Friday, November 10, 2006

GM technology going 'green' to challenge Toyota

Saturday, October 28, 2006
GM technology going 'green' to challenge Toyota
Automaker will make hydrogen-powered fuel cell and hybrid-electric vehicles in near future.
Jeff Green / Bloomberg News





DETROIT -- General Motors Corp., losing sales to Toyota Motor Corp., will use some of the $9 billion in savings from cost cuts this year to make vehicles that match the Japanese automaker in technology and fuel efficiency, according to people familiar with the strategy.

GM's plans include a hybrid-electric vehicle with a battery that recharges at any outlet, improved gasoline engines, hybrid versions of its Silverado pickup trucks and hydrogen-powered fuel cell models that emit only water vapor, according to sources, who didn't want to be identified because the plan isn't public.

Chief Executive Officer Rick Wagoner will outline the strategy in a speech before year's end, one of the sources said.

"GM has to change the rules of the game through new technologies because they are simply fighting to not lose share now," said Pete Hastings, a fixed-income analyst at Morgan Keegan & Co. in Memphis, Tenn. "The first and best to market will be critical for future share dominance."

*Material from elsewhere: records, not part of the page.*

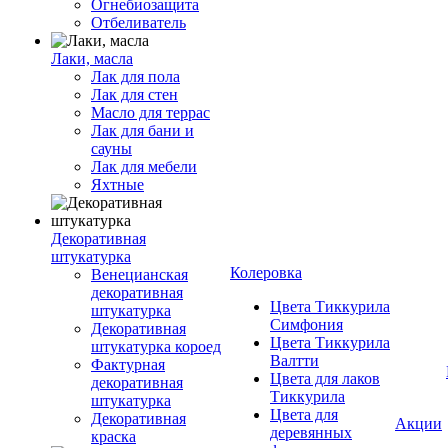
Огнебиозащита
Отбеливатель
Лаки, масла
Лак для пола
Лак для стен
Масло для террас
Лак для бани и
сауны
Лак для мебели
Яхтные
Декоративная
штукатурка
Колеровка
Венецианская
декоративная
Цвета Тиккурила
штукатурка
Симфония
Декоративная
Цвета Тиккурила
штукатурка короед
Валтти
Фактурная
Цвета для лаков
декоративная
Тиккурила
штукатурка
Цвета для
Декоративная
Акции
деревянных
краска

Wagoner, 53, is under pressure to return the world's largest automaker to profitability after he shunned an alliance with Renault SA and Nissan Motor Co.

GM reported a third-quarter loss of $115 million this week and said it was spending more cash on its automobile business than it was generating through vehicle sales. GM lost $1.66 billion in the year-earlier quarter.

The Detroit automaker has assigned a team of engineers to help develop plug-in hybrids, according to one of the sources. The project -- known internally as I-car, for Icon car -- is meant to be the centerpiece of the new strategy, the sources said. Plug-in hybrids recharge when the vehicle isn't in use and switch to the gasoline engine when the batteries are drained.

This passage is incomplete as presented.